Photosynthesis is the basis of life on Earth, but climate change increasingly threatens this important process. Thanks to advanced tools, scientists can now study how changes in temperature, humidity and light affect photosynthesis and thus the future of ecosystems. For Rakesh Tiwari, a postdoctoral researcher in the Department of Ecology and Genetics at Uppsala University, unraveling how plants adapt or fail to adapt to climate change is critical.

“I want to understand how species and ecosystems might function in the future,” said Tiwari, whose research has included rainforests in Puerto Rico, the Amazon and even the controlled climate of the Uppsala Tropical Greenhouse.

Using advanced tools to model extreme environmental conditions, Tiwari aims to understand the ability and potential limits of plants to adapt to climate challenges.

Observation of photosynthesis under pressure

Tiwari demonstrates his process in the humid atmosphere of an Uppsala greenhouse surrounded by tall palm trees and thick leaves, using a portable greenhouse gas analyzer designed to simulate different environmental conditions on leaves.

He places a hibiscus leaf in the instrument’s chamber, exposing it to intense light and heat. Leaf responses provide clues about how plants process sunlight, carbon dioxide, and water to create glucose and oxygen under various stresses.

“Since it is a portable instrument, I can take it to different places and analyze the photosynthetic response of plants to different environmental conditions,” Tiwari explained. “For example, I can change the temperature and light level and measure how this affects the rate of photosynthesis.”

This field work parallels his research in natural tropical environments, where he observed clear patterns of how photosynthesis responds to extreme heat.

The basis of life in the tropical forest

Tiwari participated in a research project at Amazon in 2017; here he and his colleagues used similar tools to monitor the state of the rainforest’s photosynthetic system.

“We used a similar fluorometer to track when photosystems began to fail. What we saw was a clear pattern. Trees in one of the hottest parts of the Amazon are already facing temperature conditions that can affect their photosynthetic mechanisms.”

The researchers found that plants in particularly hot and dry regions of the Amazon were already approaching their heat tolerance, and the rate of photosynthesis decreased, especially at high temperatures.

Limits of photosynthetic efficiency

The global efficiency of photosynthesis is surprisingly low, due in part to a process called photorespiration; typically no more than 5%. During photorespiration, an enzyme called rubisco mistakenly binds oxygen instead of carbon dioxide; This problem is exacerbated by high temperatures. This reduces the plant’s ability to produce energy efficiently.

“Another factor is the small holes, or stomata, in the plant’s leaf that regulate carbon dioxide uptake and water exchange,” Tiwari said.

‘In extreme heat they can be closed to save water. This is a survival strategy but it also reduces the rate of photosynthesis. Some trees have stomata open at high temperatures to use evaporative cooling as a leaf cooling mechanism.’

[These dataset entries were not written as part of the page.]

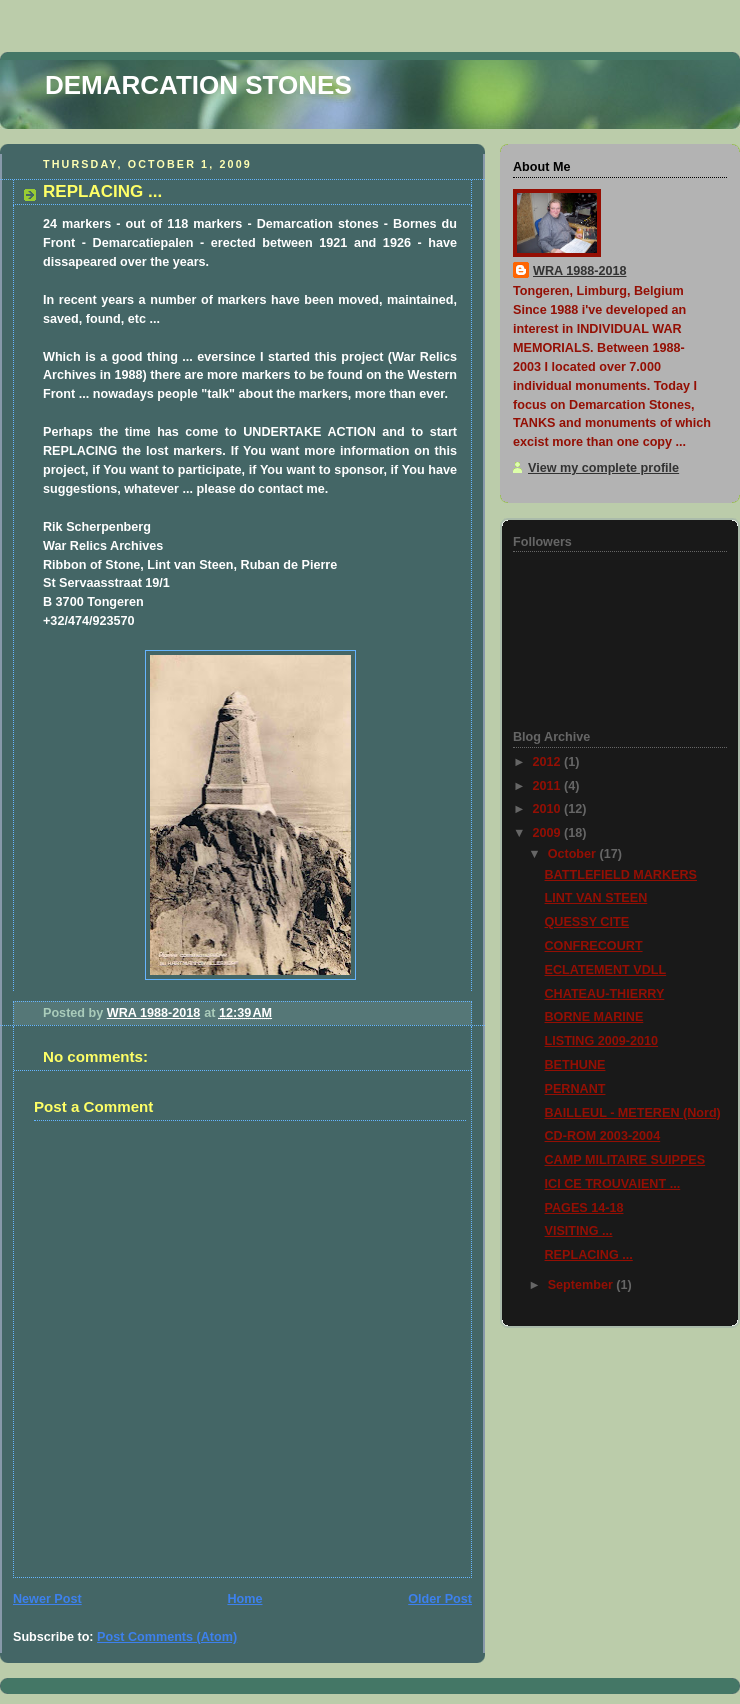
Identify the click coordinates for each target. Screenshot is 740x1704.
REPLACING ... (589, 1255)
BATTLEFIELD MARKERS (621, 875)
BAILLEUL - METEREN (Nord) (633, 1113)
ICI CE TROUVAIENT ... (613, 1184)
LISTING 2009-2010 (602, 1041)
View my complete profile (603, 468)
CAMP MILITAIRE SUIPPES (625, 1160)
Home (244, 1599)
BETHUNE (575, 1065)
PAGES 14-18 (584, 1208)
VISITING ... (579, 1231)
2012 (549, 762)
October (574, 854)
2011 (549, 786)
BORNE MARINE (594, 1017)
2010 (549, 809)
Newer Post (47, 1599)
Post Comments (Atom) (167, 1637)
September (582, 1285)
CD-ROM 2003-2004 (603, 1136)
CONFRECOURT (594, 946)
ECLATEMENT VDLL (606, 970)
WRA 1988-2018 (579, 271)
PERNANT (575, 1089)
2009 (549, 833)
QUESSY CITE (587, 922)
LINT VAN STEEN (596, 898)
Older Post (440, 1599)
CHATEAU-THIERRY (605, 994)
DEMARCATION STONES (198, 85)
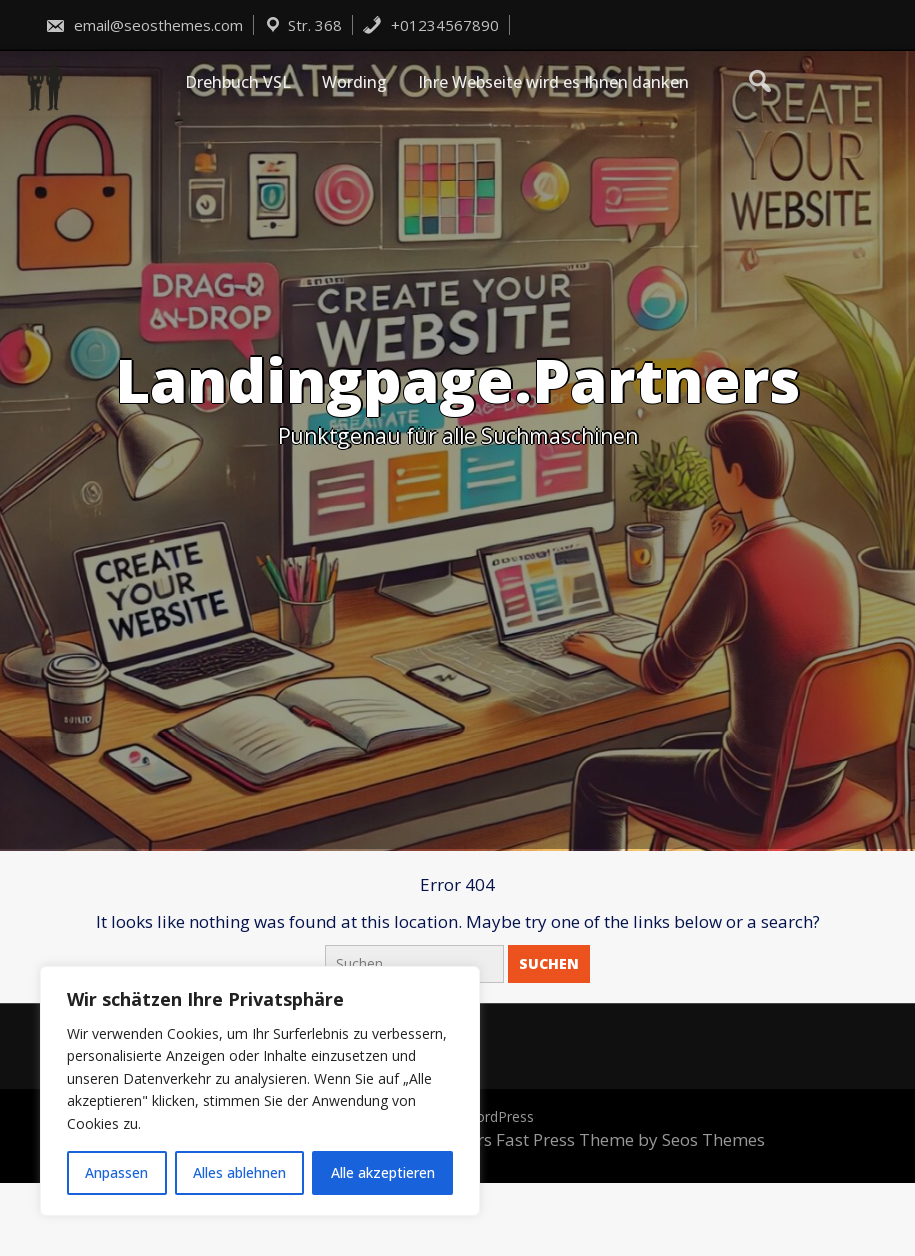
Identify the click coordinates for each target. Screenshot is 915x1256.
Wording (354, 82)
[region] (260, 1091)
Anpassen (116, 1172)
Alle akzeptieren (383, 1172)
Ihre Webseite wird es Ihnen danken (553, 82)
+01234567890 (430, 25)
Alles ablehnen (239, 1172)
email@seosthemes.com (144, 25)
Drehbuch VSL (238, 82)
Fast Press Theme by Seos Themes (630, 1139)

Implications for carbon storage

Tiwari’s research with Bob Muscarella’s team in Uppsala focuses on understanding temperature adaptations in tropical and temperate forests. Their latest findings suggest that temperature sensitivity to photorespiration varies significantly between species, which could impact reforestation strategies aimed at selecting species most resilient to climate change.

“The results of this understanding can better inform reforestation projects. For example, we can understand how vegetation may function in a warmer future and how we can adapt our future conservation and reforestation strategies,” Tiwari said.

However, Tiwari emphasizes that planting trees is not enough to protect the climate. Preserving mature forests provides unique environmental benefits.

“We cannot reproduce the complexity of a mature forest. It is more than just carbon capture; it supports biodiversity, regulates water flow and provides habitat for countless species,” he said.

Protecting the foundation of life

The United Nations Conference on Biodiversity COP16 will be held in Cali, Colombia, from October 21 to November 1, where leaders will discuss global conservation challenges. Tiwari hopes discussions at the conference will focus on protecting natural ecosystems, especially forests, which are indispensable in regulating carbon and preserving biodiversity.

“If we lose biodiversity and forest ecosystems, we lose the best natural carbon sequestration system on the planet,” he said.

“Technologies may one day emerge that could remove carbon dioxide from the atmosphere, but the more we rely on artificial solutions, the more we risk damaging the planet. We cannot afford these risks.”

A balance between innovation and natural solutions

Considering climate challenges, Tiwari’s research highlights the need for both conservation and innovation. While advanced tools have improved our understanding of photosynthesis, preserving existing ecosystems remains essential to achieving true sustainability.

“The best way to protect the environment is to protect the natural systems that already exist,” Tiwari said. Their work emphasizes a balanced approach: technological progress in crop production is combined with focused efforts to preserve natural habitats.

Tiwari’s research examines the complex responses of plants to climate change, highlighting the importance of preserving biodiversity in climate action. Through conservation and innovation, the scientific community can work to sustain the ecosystems that underpin life on Earth.